# Work item:
Could you retype all of the entries exactly, without their pictures?

== Source material ==

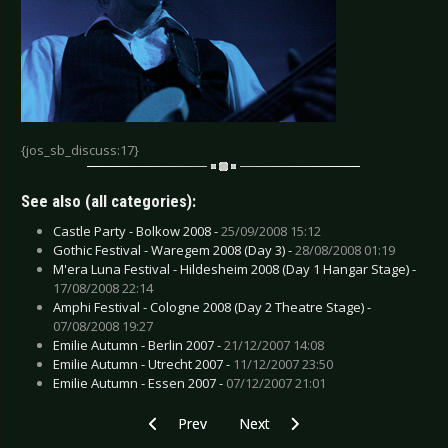
{jos_sb_discuss:17}
See also (all categories):
Castle Party - Bolkow 2008 -
25/09/2008 15:12
Gothic Festival - Waregem 2008 (Day 3) -
28/08/2008 01:19
M'era Luna Festival - Hildesheim 2008 (Day 1 Hangar Stage) -
17/08/2008 22:14
Amphi Festival - Cologne 2008 (Day 2 Theatre Stage) -
07/08/2008 19:27
Emilie Autumn - Berlin 2007 -
21/12/2007 14:08
Emilie Autumn - Utrecht 2007 -
11/12/2007 23:50
Emilie Autumn - Essen 2007 -
07/12/2007 21:01
Previous article: Das Ich - Utrecht 2006
Next article: Apoptygma Berzerk -
Prev
Next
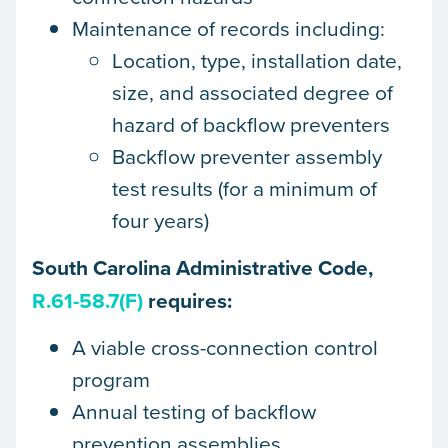
Maintenance of records including:
Location, type, installation date,
size, and associated degree of
hazard of backflow preventers
Backflow preventer assembly
test results (for a minimum of
four years)
South Carolina Administrative Code,
R.61-58.7(F)
requires:
A viable cross-connection control
program
Annual testing of backflow
prevention assemblies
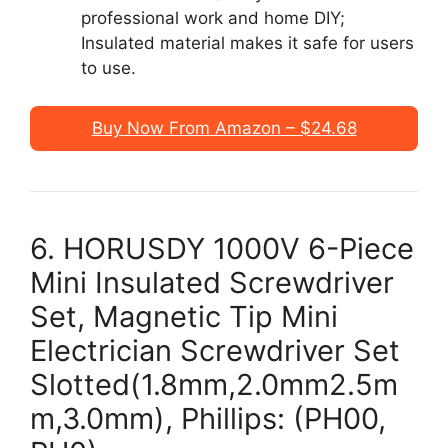
professional work and home DIY;
Insulated material makes it safe for users
to use.
Buy Now From Amazon – $24.68
6. HORUSDY 1000V 6-Piece
Mini Insulated Screwdriver
Set, Magnetic Tip Mini
Electrician Screwdriver Set
Slotted(1.8mm,2.0mm2.5m
m,3.0mm), Phillips: (PH00,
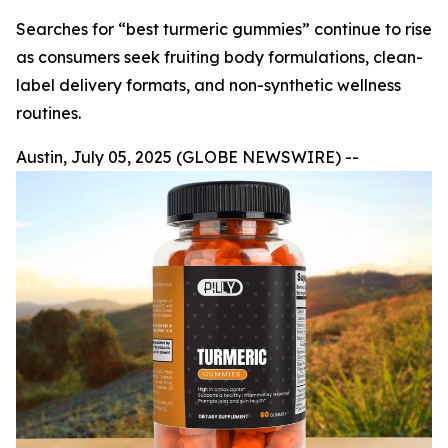
Searches for “best turmeric gummies” continue to rise
as consumers seek fruiting body formulations, clean-
label delivery formats, and non-synthetic wellness
routines.
Austin, July 05, 2025 (GLOBE NEWSWIRE) --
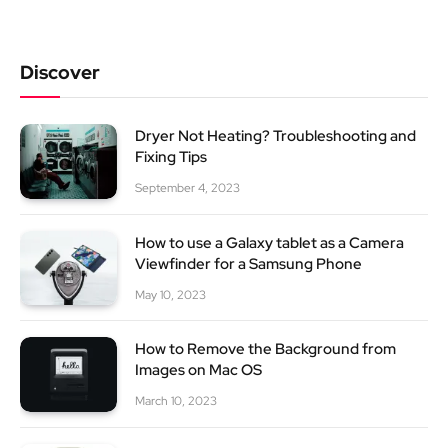
Discover
Dryer Not Heating? Troubleshooting and
Fixing Tips
September 4, 2023
How to use a Galaxy tablet as a Camera
Viewfinder for a Samsung Phone
May 10, 2023
How to Remove the Background from
Images on Mac OS
March 10, 2023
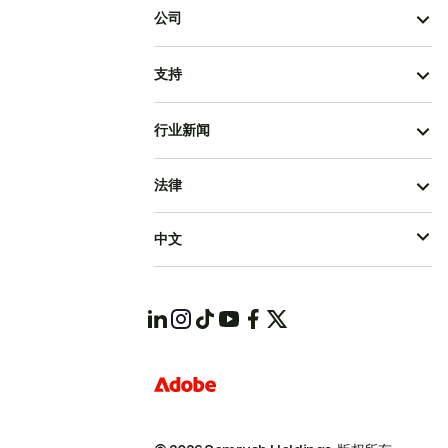
公司
支持
行业新闻
法律
中文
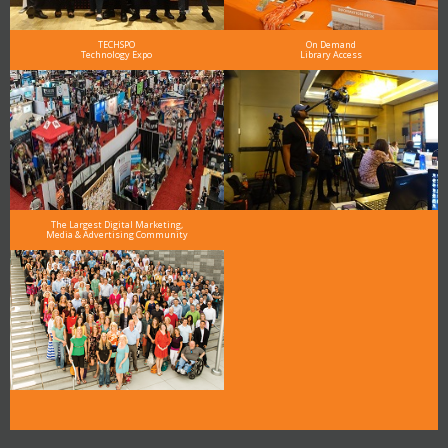
TECHSPO
On Demand
Technology Expo
Library Access
The Largest Digital Marketing,
Media & Advertising Community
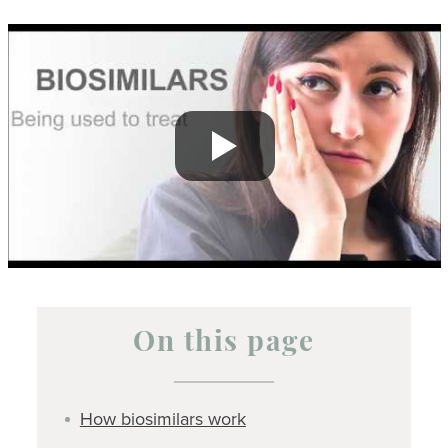
On this page
How biosimilars work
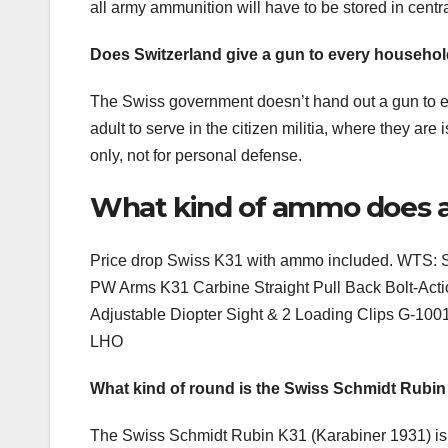
all army ammunition will have to be stored in centr
Does Switzerland give a gun to every househo
The Swiss government doesn’t hand out a gun to e
adult to serve in the citizen militia, where they are
only, not for personal defense.
What kind of ammo does a
Price drop Swiss K31 with ammo included. WTS: Sw
PW Arms K31 Carbine Straight Pull Back Bolt-Act
Adjustable Diopter Sight & 2 Loading Clips G-1
LHO
What kind of round is the Swiss Schmidt Rubi
The Swiss Schmidt Rubin K31 (Karabiner 1931) is a 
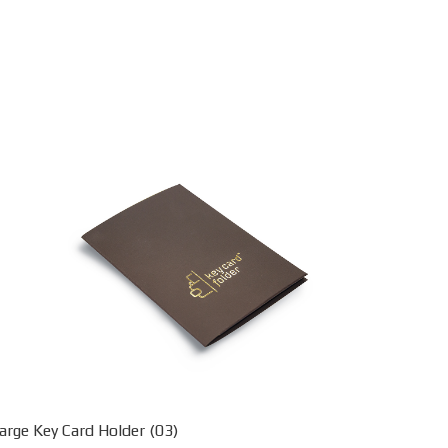
arge Key Card Holder (03)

===

# Exercise solution:
{jos_sb_discuss:17}
See also (all categories):
Castle Party - Bolkow 2008 -
25/09/2008 15:12
Gothic Festival - Waregem 2008 (Day 3) -
28/08/2008 01:19
M'era Luna Festival - Hildesheim 2008 (Day 1 Hangar Stage) -
17/08/2008 22:14
Amphi Festival - Cologne 2008 (Day 2 Theatre Stage) -
07/08/2008 19:27
Emilie Autumn - Berlin 2007 -
21/12/2007 14:08
Emilie Autumn - Utrecht 2007 -
11/12/2007 23:50
Emilie Autumn - Essen 2007 -
07/12/2007 21:01
Previous article: Das Ich - Utrecht 2006
Next article: Apoptygma Berzerk -
Prev
Next
Maintenance of records including:
Location, type, installation date,
size, and associated degree of
hazard of backflow preventers
Backflow preventer assembly
test results (for a minimum of
four years)
South Carolina Administrative Code,
R.61-58.7(F)
requires:
A viable cross-connection control
program
Annual testing of backflow
prevention assemblies
professional work and home DIY;
Insulated material makes it safe for users
to use.
Buy Now From Amazon – $24.68
6. HORUSDY 1000V 6-Piece
Mini Insulated Screwdriver
Set, Magnetic Tip Mini
Electrician Screwdriver Set
Slotted(1.8mm,2.0mm2.5m
m,3.0mm), Phillips: (PH00,
Searches for “best turmeric gummies” continue to rise
as consumers seek fruiting body formulations, clean-
label delivery formats, and non-synthetic wellness
routines.
Austin, July 05, 2025 (GLOBE NEWSWIRE) --
Discover
Dryer Not Heating? Troubleshooting and
Fixing Tips
September 4, 2023
How to use a Galaxy tablet as a Camera
Viewfinder for a Samsung Phone
May 10, 2023
How to Remove the Background from
Images on Mac OS
March 10, 2023
公司
支持
行业新闻
法律
中文
TECHSPO
On Demand
Technology Expo
Library Access
The Largest Digital Marketing,
Media & Advertising Community
On this page
How biosimilars work
all army ammunition will have to be stored in centr
Does Switzerland give a gun to every househo
The Swiss government doesn’t hand out a gun to e
adult to serve in the citizen militia, where they are
only, not for personal defense.
What kind of ammo does a
Price drop Swiss K31 with ammo included. WTS: Sw
PW Arms K31 Carbine Straight Pull Back Bolt-Act
Adjustable Diopter Sight & 2 Loading Clips G-1
LHO
What kind of round is the Swiss Schmidt Rubi
The Swiss Schmidt Rubin K31 (Karabiner 1931) is a 
arge Key Card Holder (03)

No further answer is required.